Филологическая школа
«Осевым годом» (термин, введенный немецким социологом Карлом Ясперсом) для пятидесятников станет 1956-й. Но уже в послевоенном сталинском Ленинграде существуют молодежные кружки, выпадающие из идеологического контекста, Например, «Орден нищенствующих живописцев» — молодые люди во главе с Александром Арефьевым, изгнанные из Средней художественной школы при Академии художеств за «формализм», и их приятель поэт Роальд Мандельштам. Они продолжали работать в подполье, не имея никакого официального статуса.
Проведшие школьное время в последние годы сталинщины в школах (раздельное обучение: мальчики отдельно, девочки отдельно), в переполненных ленинградских коммуналках, воспитанные на трофейном кино, послевоенной поножовщине, они в студенческие годы пережили хрущевскую оттепель — как спортсмены, тренирующиеся в среднегорье, а соревнующиеся на равнине. Это поколение, пришедшее с холода, самое успешное поколение Ленинграда, заново открыло красоту дореволюционного города и стихи акмеистов, они толпились в очередях в Доме книги, доставали запрещенное в букинистических магазинах, — они снова открыли Ленинград миру.
В 1952 году многие преподаватели и студенты ходили в Ленинградский государственный университет имени Жданова как на казнь. Только что арестован ректор, прошли чистки космополитов-низкопоклонников и генетиков, завершилось «Ленинградское дело», шли массовые аресты.

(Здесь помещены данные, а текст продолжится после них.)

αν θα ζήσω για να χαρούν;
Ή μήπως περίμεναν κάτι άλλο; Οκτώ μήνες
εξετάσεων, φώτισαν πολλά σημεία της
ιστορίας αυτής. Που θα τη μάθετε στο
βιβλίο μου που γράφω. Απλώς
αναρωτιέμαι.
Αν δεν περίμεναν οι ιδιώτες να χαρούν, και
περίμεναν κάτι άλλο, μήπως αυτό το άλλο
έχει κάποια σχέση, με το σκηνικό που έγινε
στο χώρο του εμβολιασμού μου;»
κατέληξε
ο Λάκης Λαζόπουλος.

1 декабря отмечался тогда в Советском Союзе как День бдительности, потому что 1 декабря 1934 года злодейская пуля убила Сергея Мироновича Кирова. Но в этот день в 1952 году на филологическом факультете ЛГУ происходит нечто сверхъестественное, неслыханное, невозможное.

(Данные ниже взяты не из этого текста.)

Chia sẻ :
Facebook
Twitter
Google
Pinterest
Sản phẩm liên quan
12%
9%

Поэт Владимир Уфлянд вспоминал:Зимой 1952 года я шел по замерзшему Ленинграду и увидел на стене газету «Комсомольская правда» с потрясающим заголовком: «Трое с гусиными перьями». Все остальные заголовки были в духе: «Закончим университет в четыре года, а не в пять. Так велел товарищ Сталин». И в заметке этой пишут, что три студента филологического факультета Ленинградского университета пришли на лекцию по истории русской литературы в сапогах, в рубахах, выпущенных наружу и подпоясанных какими-то веревками, вытащили гусиные перья и стали гусиными перьями записывать лекцию. В перерыве они вытащили деревянные миски. Накрошили в них хлеба, луку, залили квасом, стали деревянными ложками хлебать и распевать «Лучинушку».
Преподавательница упала в обморок, а какой-то студент крикнул: «Это же троцкистско-зиновьевская провокация!»
В аудиторию входят трое юношей. На них длинные, до колен, рубахи, посконные брюки, в руках лукошки. Стараясь привлечь всеобщее внимание, они усаживаются за стол и достают… гусиные перья.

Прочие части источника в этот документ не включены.